◆ **Transcribed page contents**
-*-

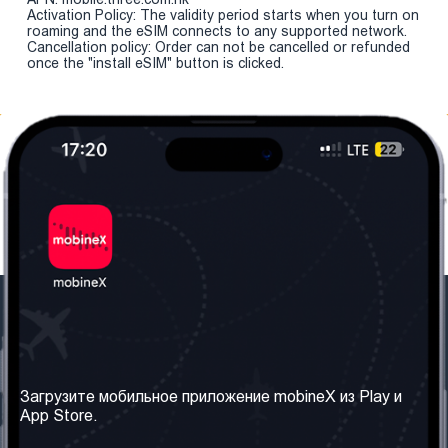
Activation Policy: The validity period starts when you turn on
roaming and the eSIM connects to any supported network.
Cancellation policy: Order can not be cancelled or refunded
once the "install eSIM" button is clicked.
Наша компания
Необходимая
информация
О нас
Загрузите мобильное приложение mobineX из Play и
Правила и Условия
App Store.
Наши сервисы
Политика
Получить SIM-карту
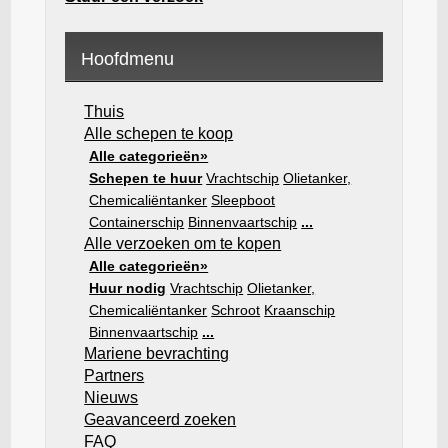
Hoofdmenu
Thuis
Alle schepen te koop
Alle categorieën»
Schepen te huur
Vrachtschip
Olietanker,
Chemicaliëntanker
Sleepboot
Containerschip
Binnenvaartschip
...
Alle verzoeken om te kopen
Alle categorieën»
Huur nodig
Vrachtschip
Olietanker,
Chemicaliëntanker
Schroot
Kraanschip
Binnenvaartschip
...
Mariene bevrachting
Partners
Nieuws
Geavanceerd zoeken
FAQ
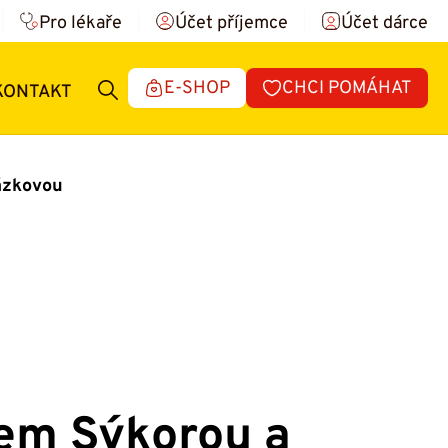
Pro lékaře
Účet příjemce
Účet dárce
E-SHOP
CHCI POMÁHAT
KONTAKT
ázkovou
rem Sýkorou a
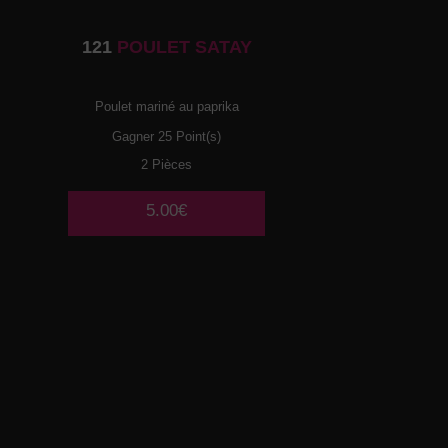
121
POULET SATAY
Poulet mariné au paprika
Gagner 25 Point(s)
2 Pièces
5.00€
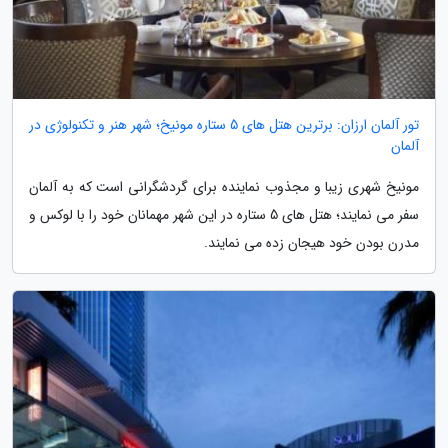
تور آلمان ارزان: برترین هتل های 5 ستاره مونیخ؛ شهر هنر و تکنولوژی در
آلمان
مونیخ شهری زیبا و مجذوب نماینده برای گردشگرانی است که به آلمان
سفر می نمایند؛ هتل های 5 ستاره در این شهر مهمانان خود را با لوکس و
مدرن بودن خود هیجان زده می نمایند.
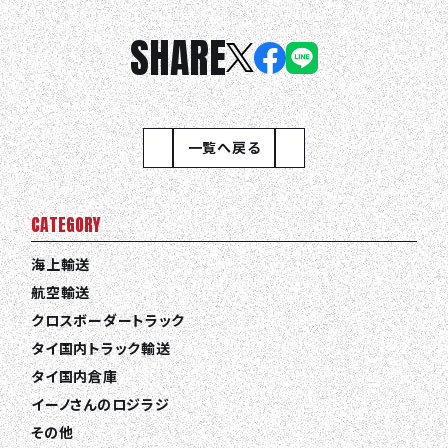
SHARE
一覧へ戻る
CATEGORY
海上輸送
航空輸送
クロスボーダートラック
タイ国内トラック輸送
タイ国内倉庫
イーノさんのロジラジ
その他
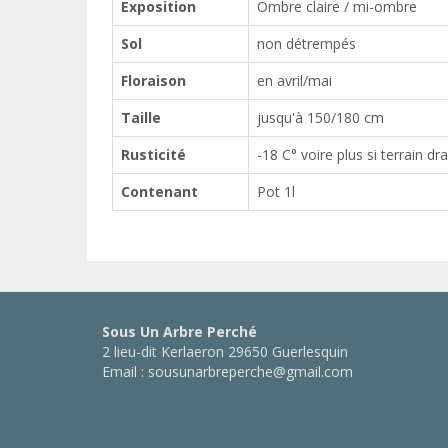
Exposition
Ombre claire / mi-ombre
Sol
non détrempés
Floraison
en avril/mai
Taille
jusqu'à 150/180 cm
Rusticité
-18 C° voire plus si terrain dr
Contenant
Pot 1l
Sous Un Arbre Perché
2 lieu-dit Kerlaeron 29650 Guerlesquin
Email : sousunarbreperche@gmail.com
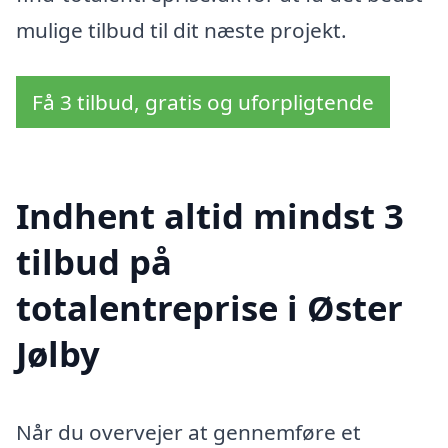
mulige tilbud til dit næste projekt.
Få 3 tilbud, gratis og uforpligtende
Indhent altid mindst 3
tilbud på
totalentreprise i Øster
Jølby
Når du overvejer at gennemføre et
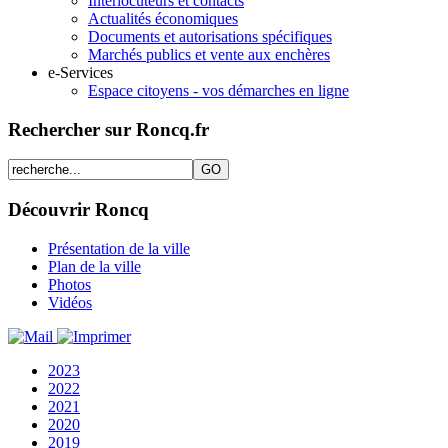
Interlocuteurs et contacts
Actualités économiques
Documents et autorisations spécifiques
Marchés publics et vente aux enchères
e-Services
Espace citoyens - vos démarches en ligne
Rechercher sur Roncq.fr
Découvrir Roncq
Présentation de la ville
Plan de la ville
Photos
Vidéos
2023
2022
2021
2020
2019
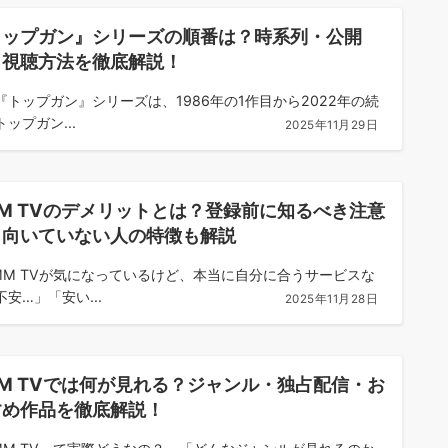
トップガン』シリーズの順番は？時系列・公開
・視聴方法を徹底解説！
『トップガン』シリーズは、1986年の1作目から2022年の続
ップガン...
2025年11月29日
M TVのデメリットとは？登録前に知るべき注意
・向いていない人の特徴も解説
MM TVが気になっているけど、本当に自分に合うサービスな
安…」「安い...
2025年11月28日
M TVでは何が見れる？ジャンル・独占配信・お
すめ作品を徹底解説！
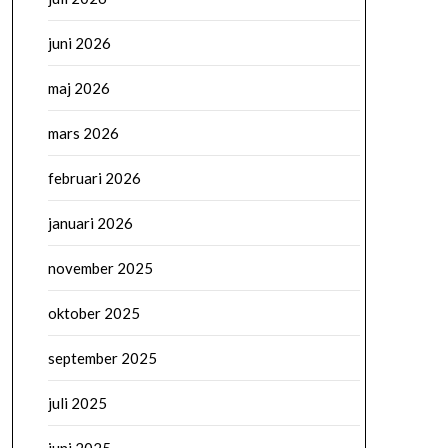
juni 2026
maj 2026
mars 2026
februari 2026
januari 2026
november 2025
oktober 2025
september 2025
juli 2025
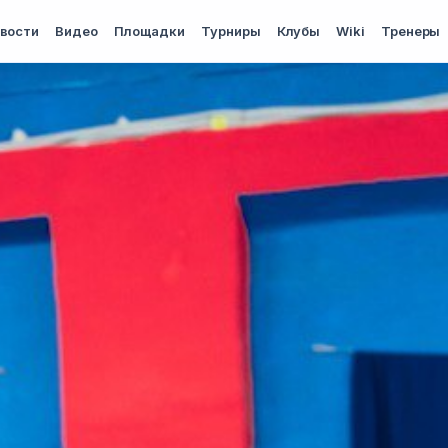
вости
Видео
Площадки
Турниры
Клубы
Wiki
Тренеры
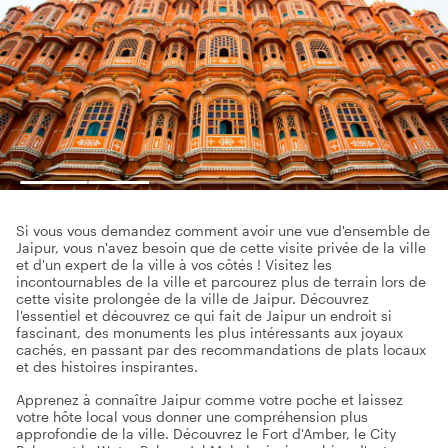
Si vous vous demandez comment avoir une vue d'ensemble de
Jaipur, vous n'avez besoin que de cette visite privée de la ville
et d'un expert de la ville à vos côtés ! Visitez les
incontournables de la ville et parcourez plus de terrain lors de
cette visite prolongée de la ville de Jaipur. Découvrez
l'essentiel et découvrez ce qui fait de Jaipur un endroit si
fascinant, des monuments les plus intéressants aux joyaux
cachés, en passant par des recommandations de plats locaux
et des histoires inspirantes.
Apprenez à connaître Jaipur comme votre poche et laissez
votre hôte local vous donner une compréhension plus
approfondie de la ville. Découvrez le Fort d'Amber, le City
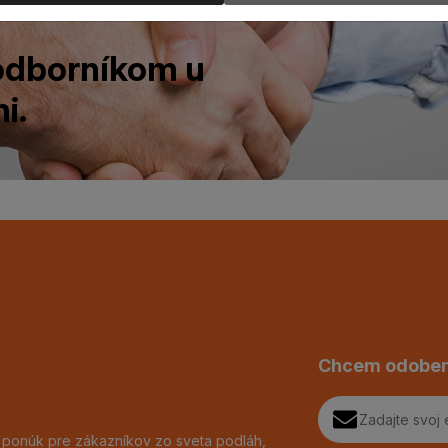
 odborníkom u
i.
Chcem odober
h ponúk pre zákazníkov zo sveta podláh,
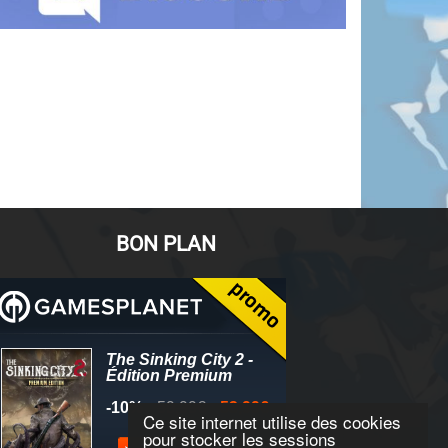
BON PLAN
Ce site internet utilise des cookies
pour stocker les sessions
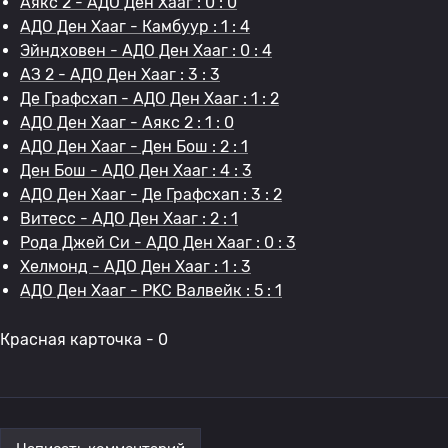
Аякс 2 - АДО Ден Хааг : 0 : 0
АДО Ден Хааг - Камбуур : 1 : 4
Эйндховен - АДО Ден Хааг : 0 : 4
АЗ 2 - АДО Ден Хааг : 3 : 3
Де Графсхап - АДО Ден Хааг : 1 : 2
АДО Ден Хааг - Аякс 2 : 1 : 0
АДО Ден Хааг - Ден Бош : 2 : 1
Ден Бош - АДО Ден Хааг : 4 : 3
АДО Ден Хааг - Де Графсхап : 3 : 2
Витесс - АДО Ден Хааг : 2 : 1
Рода Джей Си - АДО Ден Хааг : 0 : 3
Хелмонд - АДО Ден Хааг : 1 : 3
АДО Ден Хааг - РKC Валвейк : 5 : 1
Красная карточка - 0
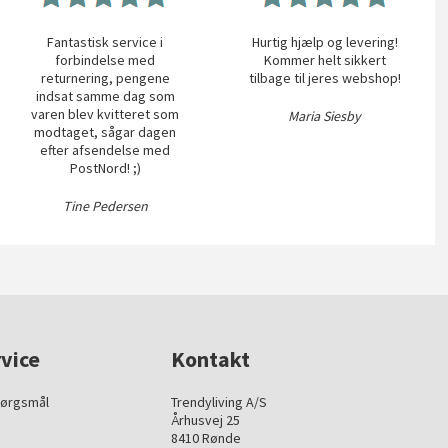
Fantastisk service i
Hurtig hjælp og levering!
forbindelse med
Kommer helt sikkert
returnering, pengene
tilbage til jeres webshop!
indsat samme dag som
varen blev kvitteret som
Maria Siesby
modtaget, sågar dagen
efter afsendelse med
PostNord! ;)
Tine Pedersen
vice
Kontakt
pørgsmål
Trendyliving A/S
Århusvej 25
8410 Rønde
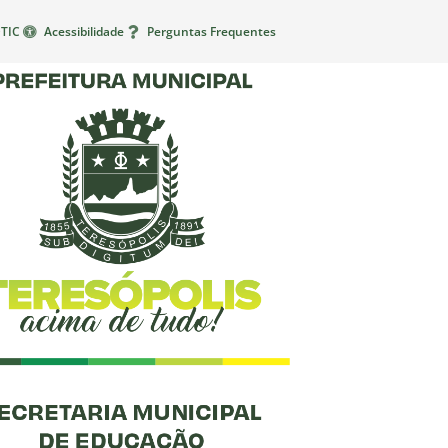
TIC
Acessibilidade
Perguntas Frequentes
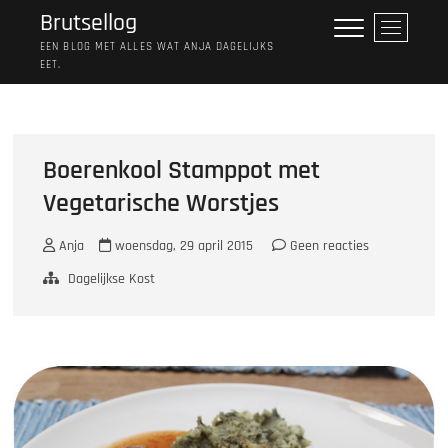
Ga
Brutsellog
M
naar
e
EEN BLOG MET ALLES WAT ANJA DAGELIJKS
de
EET.
n
inhoud
u
k
n
o
Boerenkool Stamppot met
p
Vegetarische Worstjes
Anja
woensdag, 29 april 2015
Geen reacties
Dagelijkse Kost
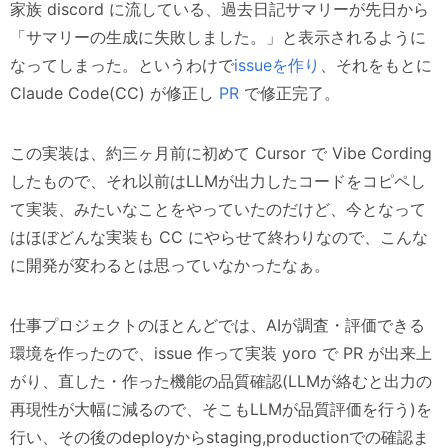
家族 discord に流している、過去日記サマリーが先日から
「サマリーの生成に失敗しました。」と表示されるように
なってしまった。というわけで
issueを作り
、それをもとに
Claude Code(CC) が修正し
PR
で修正完了。
この実装は、約三ヶ月前に初めて Cursor で Vibe Cording
したもので、それ以前はLLMが出力したコードをコピペし
て実装、みたいなことをやっていたのだけど、今となって
はほぼどんな実装も CC にやらせて終わりなので、こんな
に開発が変わるとは思っていなかったなぁ。
仕事プロジェクトのほとんどでは、AIが調査・評価できる
環境を作ったので、issue 作って実装 yoro で PR が出来上
がり、直した・作った機能の品質確認(LLMが絡むと出力の
再現性が大幅に減るので、そこもLLMが品質評価を行う)を
行い、その後のdeployからstaging,productionでの確認ま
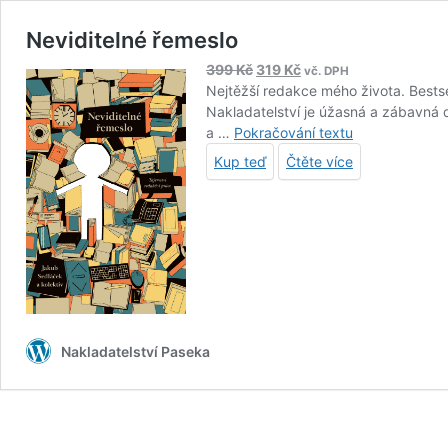
Neviditelné řemeslo
Původní
Aktuální
399
Kč
319
Kč
vč. DPH
cena
cena
Nejtěžší redakce mého života. Bestsel
byla:
je:
Nakladatelství je úžasná a zábavná dí
399 Kč.
319 Kč.
Neviditelné
a …
Pokračování textu
řemeslo
Kup teď
Čtěte více
Nakladatelství Paseka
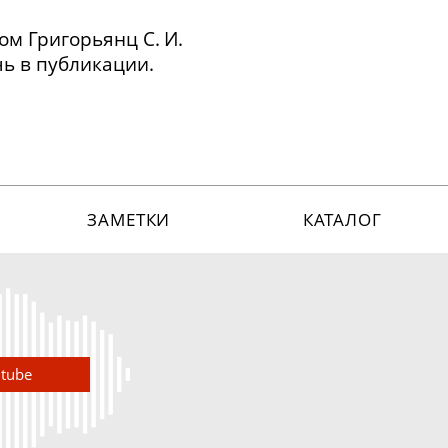
ом Григорьянц С. И.
ь в публикации.
Ведущий
.
Григораш Алена
Владимировна
Григораш Алена
ЗАМЕТКИ
КАТАЛОГ
Владимировна
utube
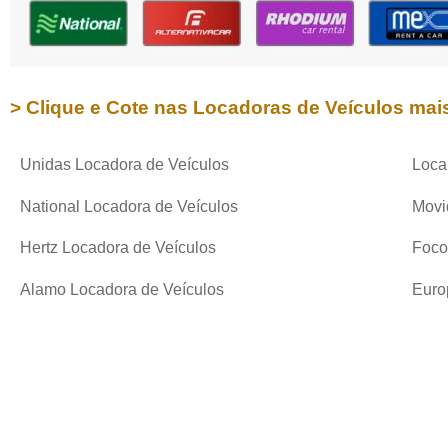
> Clique e Cote nas Locadoras de Veículos mai
Unidas Locadora de Veículos
Loca
National Locadora de Veículos
Movi
Hertz Locadora de Veículos
Foco
Alamo Locadora de Veículos
Euro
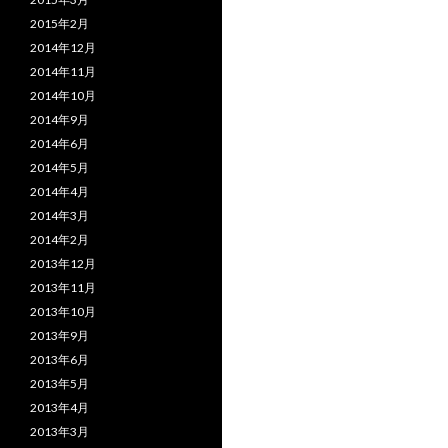
2015年2月
2014年12月
2014年11月
2014年10月
2014年9月
2014年6月
2014年5月
2014年4月
2014年3月
2014年2月
2013年12月
2013年11月
2013年10月
2013年9月
2013年6月
2013年5月
2013年4月
2013年3月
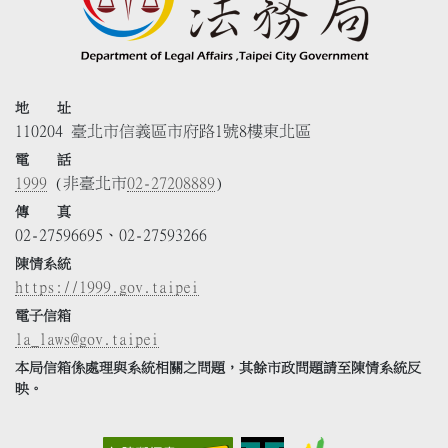
地 址
110204 臺北市信義區市府路1號8樓東北區
電 話
1999
(非臺北市
02-27208889
)
傳 真
02-27596695、02-27593266
陳情系統
https://1999.gov.taipei
電子信箱
la_laws@gov.taipei
本局信箱係處理與系統相關之問題，其餘市政問題請至陳情系統反
映。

-*-

◆ **Task directions**
Your answer must be the entries repeated exactly, with no pictures.

◆ **Solution for this task**
Activation Policy: The validity period starts when you turn on
roaming and the eSIM connects to any supported network.
Cancellation policy: Order can not be cancelled or refunded
once the "install eSIM" button is clicked.
Наша компания
Необходимая
информация
О нас
Загрузите мобильное приложение mobineX из Play и
Правила и Условия
App Store.
Наши сервисы
Политика
Получить SIM-карту
Hoofdmenu
Thuis
Alle schepen te koop
Alle categorieën»
Schepen te huur
Vrachtschip
Olietanker,
Chemicaliëntanker
Sleepboot
Containerschip
Binnenvaartschip
...
Alle verzoeken om te kopen
Alle categorieën»
Huur nodig
Vrachtschip
Olietanker,
Chemicaliëntanker
Schroot
Kraanschip
Binnenvaartschip
...
Mariene bevrachting
Partners
Nieuws
Geavanceerd zoeken
FAQ
Pro lékaře
Účet příjemce
Účet dárce
E-SHOP
CHCI POMÁHAT
KONTAKT
ázkovou
rem Sýkorou a
121
POULET SATAY
Poulet mariné au paprika
Gagner 25 Point(s)
2 Pièces
5.00€
تور آلمان ارزان: برترین هتل های 5 ستاره مونیخ؛ شهر هنر و تکنولوژی در
آلمان
مونیخ شهری زیبا و مجذوب نماینده برای گردشگرانی است که به آلمان
سفر می نمایند؛ هتل های 5 ستاره در این شهر مهمانان خود را با لوکس و
مدرن بودن خود هیجان زده می نمایند.
SHARE
一覧へ戻る
CATEGORY
海上輸送
航空輸送
クロスボーダートラック
タイ国内トラック輸送
タイ国内倉庫
イーノさんのロジラジ
その他
Exposition
Ombre claire / mi-ombre
Sol
non détrempés
Floraison
en avril/mai
Taille
jusqu'à 150/180 cm
Rusticité
-18 C° voire plus si terrain dr
Contenant
Pot 1l
Sous Un Arbre Perché
2 lieu-dit Kerlaeron 29650 Guerlesquin
Email : sousunarbreperche@gmail.com
mulige tilbud til dit næste projekt.
Få 3 tilbud, gratis og uforpligtende
Indhent altid mindst 3
tilbud på
totalentreprise i Øster
Jølby
Når du overvejer at gennemføre et
Interlocuteurs et contacts
Actualités économiques
Documents et autorisations spécifiques
Marchés publics et vente aux enchères
e-Services
Espace citoyens - vos démarches en ligne
Rechercher sur Roncq.fr
Découvrir Roncq
Présentation de la ville
Plan de la ville
Photos
Vidéos
2023
2022
2021
2020
2019
トップガン』シリーズの順番は？時系列・公開
・視聴方法を徹底解説！
『トップガン』シリーズは、1986年の1作目から2022年の続
ップガン...
2025年11月29日
M TVのデメリットとは？登録前に知るべき注意
・向いていない人の特徴も解説
MM TVが気になっているけど、本当に自分に合うサービスな
安…」「安い...
2025年11月28日
M TVでは何が見れる？ジャンル・独占配信・お
すめ作品を徹底解説！
juni 2026
maj 2026
mars 2026
februari 2026
januari 2026
november 2025
oktober 2025
september 2025
juli 2025
вости
Видео
Площадки
Турниры
Клубы
Wiki
Тренеры
Si vous vous demandez comment avoir une vue d'ensemble de
Jaipur, vous n'avez besoin que de cette visite privée de la ville
et d'un expert de la ville à vos côtés ! Visitez les
incontournables de la ville et parcourez plus de terrain lors de
cette visite prolongée de la ville de Jaipur. Découvrez
l'essentiel et découvrez ce qui fait de Jaipur un endroit si
fascinant, des monuments les plus intéressants aux joyaux
cachés, en passant par des recommandations de plats locaux
et des histoires inspirantes.
Apprenez à connaître Jaipur comme votre poche et laissez
votre hôte local vous donner une compréhension plus
approfondie de la ville. Découvrez le Fort d'Amber, le City
 odborníkom u
i.
Chcem odober
h ponúk pre zákazníkov zo sveta podláh,
BON PLAN
Ce site internet utilise des cookies
pour stocker les sessions
Аякс 2 - АДО Ден Хааг : 0 : 0
АДО Ден Хааг - Камбуур : 1 : 4
Эйндховен - АДО Ден Хааг : 0 : 4
АЗ 2 - АДО Ден Хааг : 3 : 3
Де Графсхап - АДО Ден Хааг : 1 : 2
АДО Ден Хааг - Аякс 2 : 1 : 0
АДО Ден Хааг - Ден Бош : 2 : 1
Ден Бош - АДО Ден Хааг : 4 : 3
АДО Ден Хааг - Де Графсхап : 3 : 2
Витесс - АДО Ден Хааг : 2 : 1
Рода Джей Си - АДО Ден Хааг : 0 : 3
Хелмонд - АДО Ден Хааг : 1 : 3
АДО Ден Хааг - РKC Валвейк : 5 : 1
Красная карточка - 0
Fantastisk service i
Hurtig hjælp og levering!
forbindelse med
Kommer helt sikkert
returnering, pengene
tilbage til jeres webshop!
indsat samme dag som
varen blev kvitteret som
Maria Siesby
modtaget, sågar dagen
efter afsendelse med
PostNord! ;)
Tine Pedersen
vice
Kontakt
pørgsmål
Trendyliving A/S
Århusvej 25
8410 Rønde
TIC
Acessibilidade
Perguntas Frequentes
Ga
Brutsellog
M
naar
e
EEN BLOG MET ALLES WAT ANJA DAGELIJKS
de
EET.
n
inhoud
u
k
n
o
Boerenkool Stamppot met
p
Vegetarische Worstjes
Anja
woensdag, 29 april 2015
Geen reacties
Dagelijkse Kost
家族 discord に流している、過去日記サマリーが先日から
「サマリーの生成に失敗しました。」と表示されるように
なってしまった。というわけで
issueを作り
、それをもとに
Claude Code(CC) が修正し
PR
で修正完了。
この実装は、約三ヶ月前に初めて Cursor で Vibe Cording
したもので、それ以前はLLMが出力したコードをコピペし
て実装、みたいなことをやっていたのだけど、今となって
はほぼどんな実装も CC にやらせて終わりなので、こんな
に開発が変わるとは思っていなかったなぁ。
仕事プロジェクトのほとんどでは、AIが調査・評価できる
環境を作ったので、issue 作って実装 yoro で PR が出来上
がり、直した・作った機能の品質確認(LLMが絡むと出力の
再現性が大幅に減るので、そこもLLMが品質評価を行う)を
行い、その後のdeployからstaging,productionでの確認ま
Neviditelné řemeslo
Původní
Aktuální
399
Kč
319
Kč
vč. DPH
cena
cena
Nejtěžší redakce mého života. Bestsel
byla:
je:
Nakladatelství je úžasná a zábavná dí
399 Kč.
319 Kč.
Neviditelné
a …
Pokračování textu
řemeslo
Kup teď
Čtěte více
Nakladatelství Paseka
ом Григорьянц С. И.
ь в публикации.
Ведущий
.
Григораш Алена
Владимировна
Григораш Алена
ЗАМЕТКИ
КАТАЛОГ
Владимировна
utube
> Clique e Cote nas Locadoras de Veículos mai
Unidas Locadora de Veículos
Loca
National Locadora de Veículos
Movi
Hertz Locadora de Veículos
Foco
Alamo Locadora de Veículos
Euro
2015年2月
2014年12月
2014年11月
2014年10月
2014年9月
2014年6月
2014年5月
2014年4月
2014年3月
2014年2月
2013年12月
2013年11月
2013年10月
2013年9月
2013年6月
2013年5月
2013年4月
2013年3月
地 址
110204 臺北市信義區市府路1號8樓東北區
電 話
1999
(非臺北市
02-27208889
)
傳 真
02-27596695、02-27593266
陳情系統
https://1999.gov.taipei
電子信箱
la_laws@gov.taipei
本局信箱係處理與系統相關之問題，其餘市政問題請至陳情系統反
映。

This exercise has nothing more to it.